Elle a été réalisée par deux organismes compétents, l’Institut national de prévention et d’éducation pour la santé (Inpes) et l’Observatoire français des drogues et des toxicomanies (Ofdt).
13,4 millions de personnes ont essayé au moins une fois le cannabis, substance illicite la plus consommée en France, pays qui se place ainsi au 5e rang européen, alors que sa législation est en Europe l’une des plus répressives, le simple usage pouvant envoyer un fumeur au tribunal.
Parmi les 27 653 personnes interrogées en 2010, 33% des adultes de 18 à 64 ans ont tiré sur un joint (contre 29% en 2005).
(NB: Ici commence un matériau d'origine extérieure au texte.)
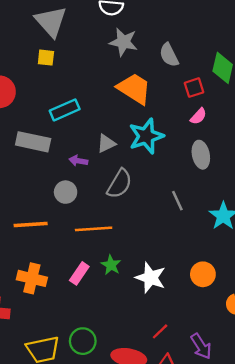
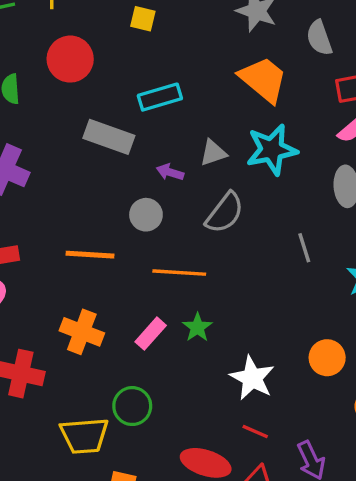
white star: (151, 278) -> (252, 378), moved
red line: (160, 331) -> (255, 432), turned 60
green circle: (83, 341) -> (132, 406), moved

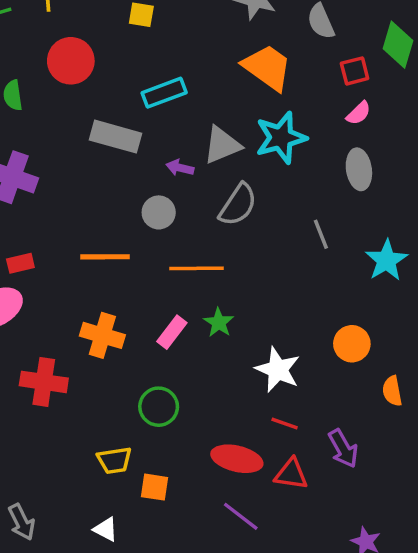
gray triangle: (213, 153) -> (222, 145), size x1.4
yellow trapezoid: (84, 436) -> (114, 460), moved, size x0.7

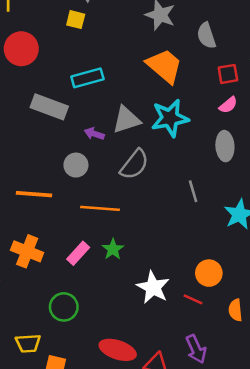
red line: (285, 423) -> (193, 299), moved

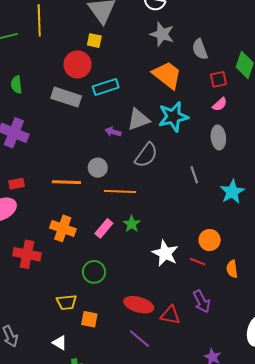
red circle: (21, 49) -> (78, 64), moved
gray rectangle: (49, 107) -> (66, 97), moved
gray circle: (76, 165) -> (98, 168), moved

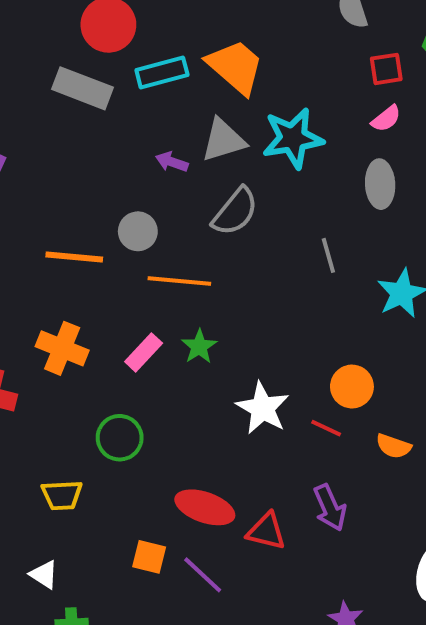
orange trapezoid: (167, 75) -> (235, 67), moved
orange semicircle: (232, 269) -> (394, 446), turned -66
orange square: (89, 319) -> (149, 557), moved

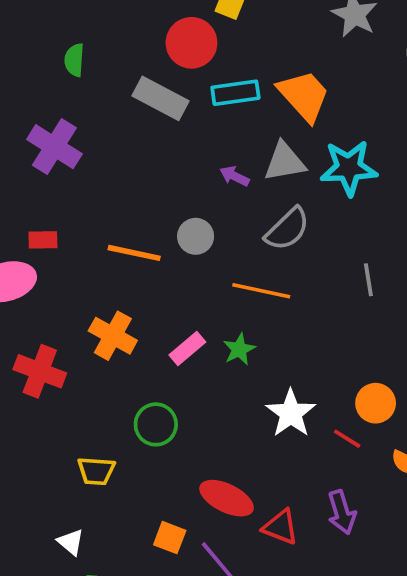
orange line: (179, 281) -> (261, 291), moved

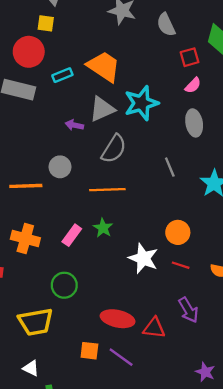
cyan rectangle: (235, 93) -> (62, 75), size x0.7
orange circle: (376, 403) -> (178, 232), moved
yellow trapezoid: (96, 471) -> (36, 322), size x1.5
Comme la consommation resterait stable (les 2 années, 8% en ont consommé dans l’année et 4% dans le mois en cours), le million de personnes supplémentaires constaté s’expliquerait par « un effet de stock des générations anciennes de fumeurs », dit l’étude.
Chez les jeunes de 17 ans, en 2010 le recul de la consommation de cannabis constaté dès 2003 se confirme. En revanche la consommation de cocaïne progresse.
Le plan gouvernemental sur les drogues arrive à échéance en 2012, et parmi les médecins spécialistes des addictions comme dans la classe politique des voix demandent la mise à plat de la loi de 1970 jugée obsolète.
La Fédération française d’addictologie a réuni à l’adresse des pouvoirs publics et des candidats à la présidentielle un livre blanc rassemblant une centaine de propositions, même si elle regrette que sur la question des drogues, et a fortiori en période pré-électorale, « l’idéologie prenne souvent le pas sur le pragmatisme ».
Un autre rapport parlementaire, après celui de Daniel Vaillant, a été présenté le 29 juin. Il exclut radicalement la dépénalisation, qu’il qualifie d’ « impasse éthique et juridique ». À ce jour, selon un récent sondage, 58% des Français sont opposés à une dépénalisation du cannabis.
Etienne Apaire, président de la Mission interministérielle de lutte contre les drogues et toxicomanies (Mildt), a renouvelé son opposition à la dépénalisation, estimant que « l’interdit marque les esprits ». « On est assez satisfaits d’avoir réussi à maintenir la stabilisation du cannabis », a-t-il même insisté.